Urteil des Gerichts (Zweite Kammer) vom 29. September 2010 – Interflon/HABM – Illinois Tool Works (FOODLUBE)
(Rechtssache T‑200/08)
„Gemeinschaftsmarke – Nichtigkeitsverfahren – Gemeinschaftswortmarke FOODLUBE – Absolute Eintragungshindernisse – Beschreibender Charakter – Unterscheidungskraft – Art. 7 Abs. 1 Buchst. b und c sowie Art. 51 Abs. 1 Buchst. a der Verordnung (EG) Nr. 40/94 (jetzt Art. 7 Abs. 1 Buchst. b und c sowie Art. 52 Abs. 1 Buchst. a der Verordnung [EG] Nr. 207/2009)“
Gemeinschaftsmarke – Verzicht, Verfall und Nichtigkeit – Absolute Nichtigkeitsgründe – Eintragung entgegen Art. 7 Abs. 1 Buchst. b und c der Verordnung Nr. 40/94 (Verordnung Nr. 40/94 des Rates, Art. 7 Abs. 1 Buchst. b und c sowie Art. 51 Abs. 1 Buchst. a) (vgl. Randnrn. 31, 47-48, 61-66)
Gegenstand
Klage gegen die Entscheidung der Zweiten Beschwerdekammer des HABM vom 3. März 2008 (Sache R 638/2007‑2) zu einem Nichtigkeitsverfahren zwischen der Interflon BV und der Illinois Tool Works, Inc.
Angaben zur Rechtssache
Eingetragene Gemeinschaftsmarke, deren Nichtigerklärung beantragt wurde:
Wortmarke FOODLUBE für Waren der Klassen 1 und 4 – Anmeldung Nr. 1 647 734
Inhaberin der Gemeinschaftsmarke:
Illinois Tools Works, Inc.
Antragstellerin im Nichtigkeitsverfahren:
Interflon BV
Im Nichtigkeitsverfahren geltend gemachte Marke der Antragstellerin:
Die Antragstellerin macht geltend, dass die beanstandete Gemeinschaftsmarke unter Verstoß gegen Art. 7 Abs. 1 Buchst. b und c GMV eingetragen worden sei.

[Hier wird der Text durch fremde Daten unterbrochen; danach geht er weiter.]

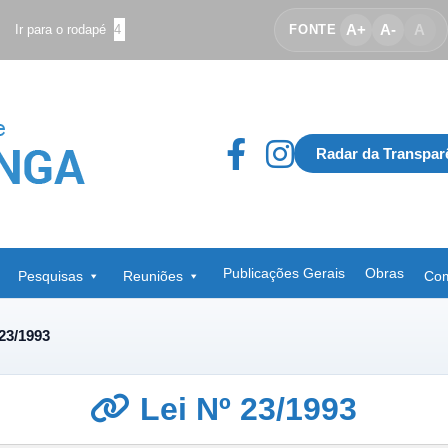
A+
A-
A
Ir para o rodapé
4
FONTE
Radar da Transpar
Publicações Gerais
Obras
Pesquisas
Reuniões
Com
 23/1993
Lei Nº 23/1993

Entscheidung der Nichtigkeitsabteilung:
Zurückweisung des Antrags auf Nichtigerklärung
Entscheidung der Beschwerdekammer:
Zurückweisung der Beschwerde
Tenor
1.
Die Entscheidung der Zweiten Beschwerdekammer des Harmonisierungsamts für den Binnenmarkt (Marken, Muster und Modelle) (HABM) vom 3. März 2008 (Sache R 638/2007‑2) wird aufgehoben, soweit darin die Beschwerde in Bezug auf chemische Erzeugnisse für gewerbliche Zwecke der Klasse 1 und technische Öle und Fette sowie Schmiermittel der Klasse 4 zurückgewiesen wird.
2.
Im Übrigen wird die Klage abgewiesen.
3.
Jede Partei trägt ihre eigenen Kosten.